### Your objective
Please reproduce the data exactly and omit the pictures.

### Dataset excerpts
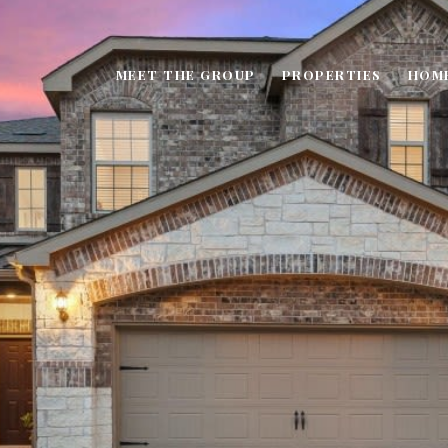
MEET THE GROUP
PROPERTIES
HOM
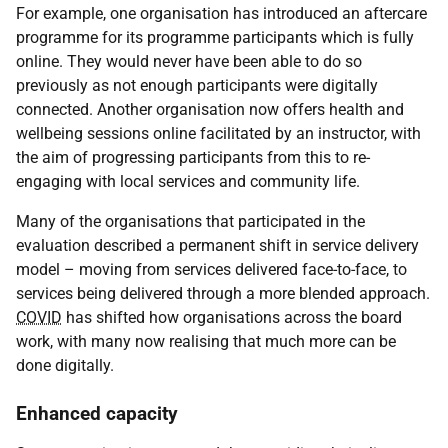
For example, one organisation has introduced an aftercare
programme for its programme participants which is fully
online. They would never have been able to do so
previously as not enough participants were digitally
connected. Another organisation now offers health and
wellbeing sessions online facilitated by an instructor, with
the aim of progressing participants from this to re-
engaging with local services and community life.
Many of the organisations that participated in the
evaluation described a permanent shift in service delivery
model – moving from services delivered face-to-face, to
services being delivered through a more blended approach.
COVID
has shifted how organisations across the board
work, with many now realising that much more can be
done digitally.
Enhanced capacity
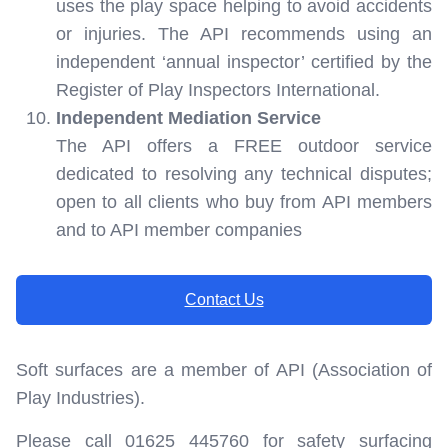
uses the play space helping to avoid accidents
or injuries. The API recommends using an
independent ‘annual inspector’ certified by the
Register of Play Inspectors International.
Independent Mediation Service
The API offers a FREE outdoor service
dedicated to resolving any technical disputes;
open to all clients who buy from API members
and to API member companies
Contact Us
Soft surfaces are a member of API (Association of
Play Industries).
Please call 01625 445760 for safety surfacing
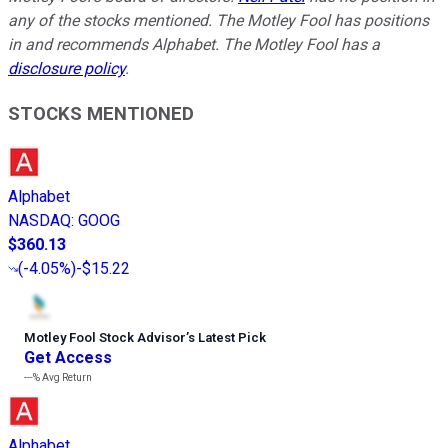
any of the stocks mentioned. The Motley Fool has positions
in and recommends Alphabet. The Motley Fool has a
disclosure policy
.
STOCKS MENTIONED
Alphabet
NASDAQ
:
GOOG
$360.13
(
-4.05%
)
-$15.22
Motley Fool Stock Advisor
’
s Latest Pick
Get Access
---%
Avg Return
Alphabet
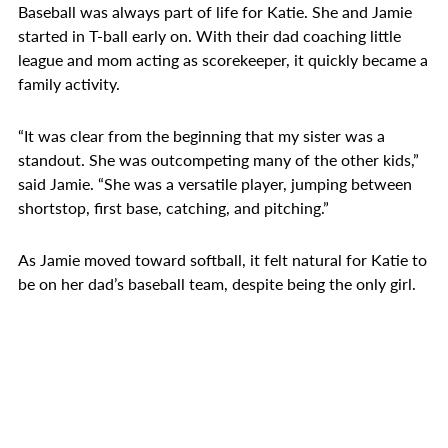
Baseball was always part of life for Katie. She and Jamie
started in T-ball early on. With their dad coaching little
league and mom acting as scorekeeper, it quickly became a
family activity.
“It was clear from the beginning that my sister was a
standout. She was outcompeting many of the other kids,”
said Jamie. “She was a versatile player, jumping between
shortstop, first base, catching, and pitching.”
As Jamie moved toward softball, it felt natural for Katie to
be on her dad’s baseball team, despite being the only girl.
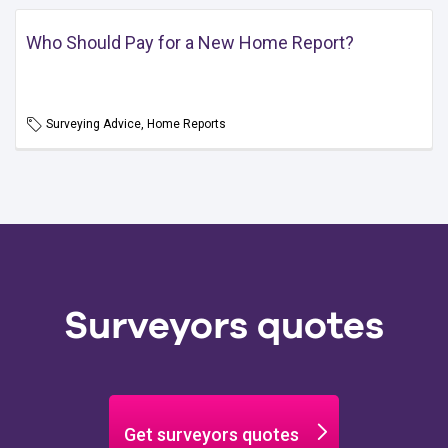
Who Should Pay for a New Home Report?
Surveying Advice, Home Reports
Surveyors quotes
Get surveyors quotes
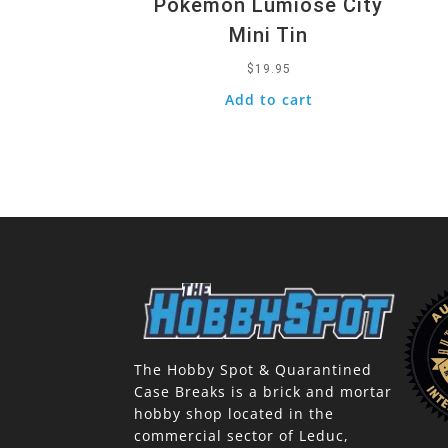
Pokemon Lumiose City
Mini Tin
$
19.95
Add to cart
The Hobby Spot & Quarantined
Case Breaks is a brick and mortar
hobby shop located in the
commercial sector of Leduc,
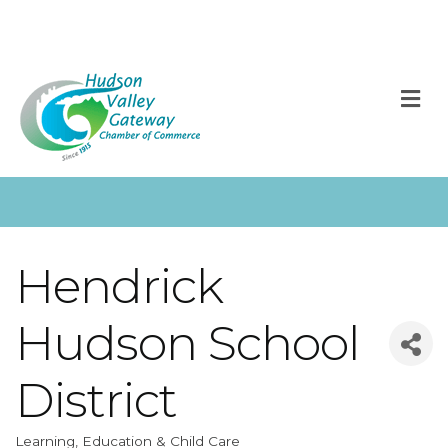
M
Hendrick
Hudson School
District
Learning, Education & Child Care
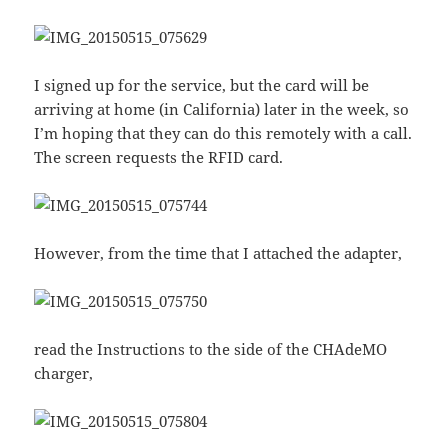
I signed up for the service, but the card will be
arriving at home (in California) later in the week, so
I’m hoping that they can do this remotely with a call.
The screen requests the RFID card.
However, from the time that I attached the adapter,
read the Instructions to the side of the CHAdeMO
charger,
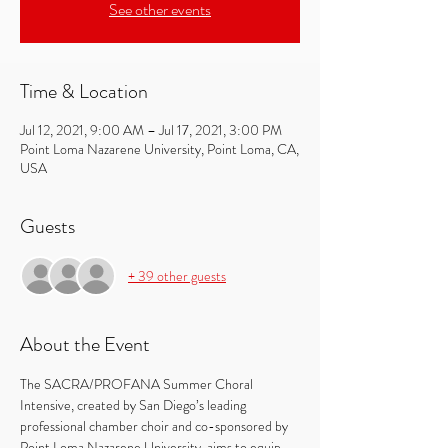
See other events
Time & Location
Jul 12, 2021, 9:00 AM – Jul 17, 2021, 3:00 PM
Point Loma Nazarene University, Point Loma, CA,
USA
Guests
+ 39 other guests
About the Event
The SACRA/PROFANA Summer Choral 
Intensive, created by San Diego’s leading 
professional chamber choir and co-sponsored by 
Point Loma Nazarene University, aims to equip 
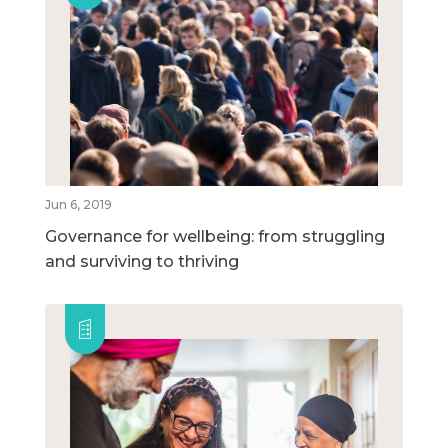
Jun 6, 2019
Governance for wellbeing: from struggling
and surviving to thriving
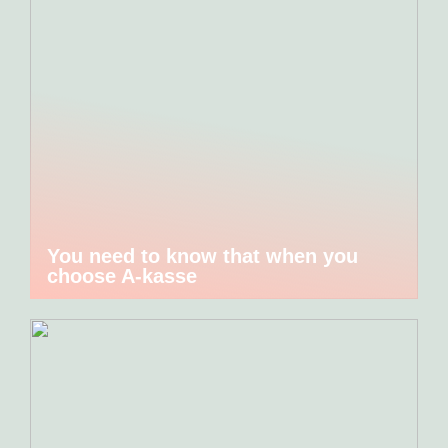
You need to know that when you
choose A-kasse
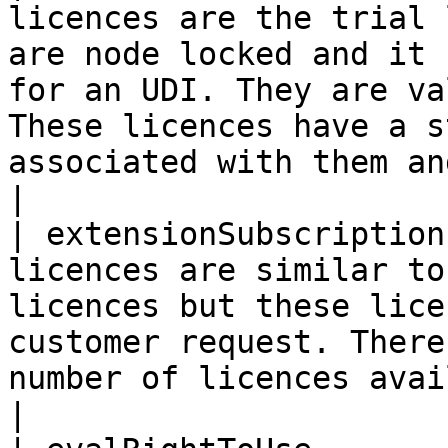
licences are the trial 
are node locked and it 
for an UDI. They are va
These licences have a s
associated with them an
|

| extensionSubscription
licences are similar to
licences but these lice
customer request. There
number of licences available for a UDI                       
|
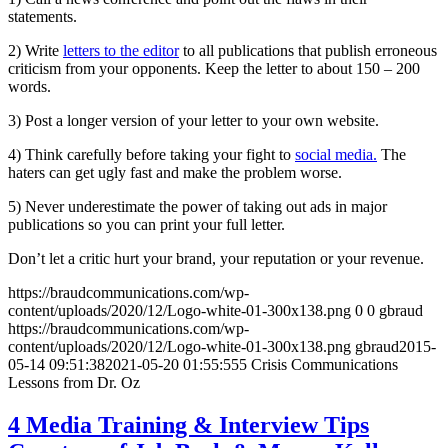
statements.
2) Write
letters to the editor
to all publications that publish erroneous
criticism from your opponents. Keep the letter to about 150 – 200
words.
3) Post a longer version of your letter to your own website.
4) Think carefully before taking your fight to
social media.
The
haters can get ugly fast and make the problem worse.
5) Never underestimate the power of taking out ads in major
publications so you can print your full letter.
Don’t let a critic hurt your brand, your reputation or your revenue.
https://braudcommunications.com/wp-
content/uploads/2020/12/Logo-white-01-300x138.png
0
0
gbraud
https://braudcommunications.com/wp-
content/uploads/2020/12/Logo-white-01-300x138.png
gbraud
2015-
05-14 09:51:38
2021-05-20 01:55:55
5 Crisis Communications
Lessons from Dr. Oz
4 Media Training & Interview Tips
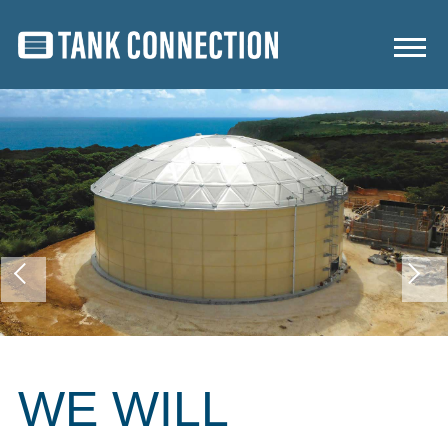
WE WILL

### Answer to this task
MEET THE GROUP
PROPERTIES
HOM
For example, one organisation has introduced an aftercare
programme for its programme participants which is fully
online. They would never have been able to do so
previously as not enough participants were digitally
connected. Another organisation now offers health and
wellbeing sessions online facilitated by an instructor, with
the aim of progressing participants from this to re-
engaging with local services and community life.
Many of the organisations that participated in the
evaluation described a permanent shift in service delivery
model – moving from services delivered face-to-face, to
services being delivered through a more blended approach.
COVID
has shifted how organisations across the board
work, with many now realising that much more can be
done digitally.
Enhanced capacity
uses the play space helping to avoid accidents
or injuries. The API recommends using an
independent ‘annual inspector’ certified by the
Register of Play Inspectors International.
Independent Mediation Service
The API offers a FREE outdoor service
dedicated to resolving any technical disputes;
open to all clients who buy from API members
and to API member companies
Contact Us
Soft surfaces are a member of API (Association of
Play Industries).
Please call 01625 445760 for safety surfacing
any of the stocks mentioned. The Motley Fool has positions
in and recommends Alphabet. The Motley Fool has a
disclosure policy
.
STOCKS MENTIONED
Alphabet
NASDAQ
:
GOOG
$360.13
(
-4.05%
)
-$15.22
Motley Fool Stock Advisor
’
s Latest Pick
Get Access
---%
Avg Return
Alphabet
Baseball was always part of life for Katie. She and Jamie
started in T-ball early on. With their dad coaching little
league and mom acting as scorekeeper, it quickly became a
family activity.
“It was clear from the beginning that my sister was a
standout. She was outcompeting many of the other kids,”
said Jamie. “She was a versatile player, jumping between
shortstop, first base, catching, and pitching.”
As Jamie moved toward softball, it felt natural for Katie to
be on her dad’s baseball team, despite being the only girl.
Who Should Pay for a New Home Report?
Surveying Advice, Home Reports
Surveyors quotes
Get surveyors quotes
Pokemon Lumiose City
Mini Tin
$
19.95
Add to cart
The Hobby Spot & Quarantined
Case Breaks is a brick and mortar
hobby shop located in the
commercial sector of Leduc,
M
Hendrick
Hudson School
District
Learning, Education & Child Care
I signed up for the service, but the card will be
arriving at home (in California) later in the week, so
I’m hoping that they can do this remotely with a call.
The screen requests the RFID card.
However, from the time that I attached the adapter,
read the Instructions to the side of the CHAdeMO
charger,
See other events
Time & Location
Jul 12, 2021, 9:00 AM – Jul 17, 2021, 3:00 PM
Point Loma Nazarene University, Point Loma, CA,
USA
Guests
+ 39 other guests
About the Event
The SACRA/PROFANA Summer Choral 
Intensive, created by San Diego’s leading 
professional chamber choir and co-sponsored by 
Point Loma Nazarene University, aims to equip 
Jun 6, 2019
Governance for wellbeing: from struggling
and surviving to thriving
You need to know that when you
choose A-kasse
licences are the trial 
are node locked and it 
for an UDI. They are va
These licences have a s
associated with them an
|

| extensionSubscription
licences are similar to
licences but these lice
customer request. There
number of licences available for a UDI                       
|
statements.
2) Write
letters to the editor
to all publications that publish erroneous
criticism from your opponents. Keep the letter to about 150 – 200
words.
3) Post a longer version of your letter to your own website.
4) Think carefully before taking your fight to
social media.
The
haters can get ugly fast and make the problem worse.
5) Never underestimate the power of taking out ads in major
publications so you can print your full letter.
Don’t let a critic hurt your brand, your reputation or your revenue.
https://braudcommunications.com/wp-
content/uploads/2020/12/Logo-white-01-300x138.png
0
0
gbraud
https://braudcommunications.com/wp-
content/uploads/2020/12/Logo-white-01-300x138.png
gbraud
2015-
05-14 09:51:38
2021-05-20 01:55:55
5 Crisis Communications
Lessons from Dr. Oz
4 Media Training & Interview Tips
WE WILL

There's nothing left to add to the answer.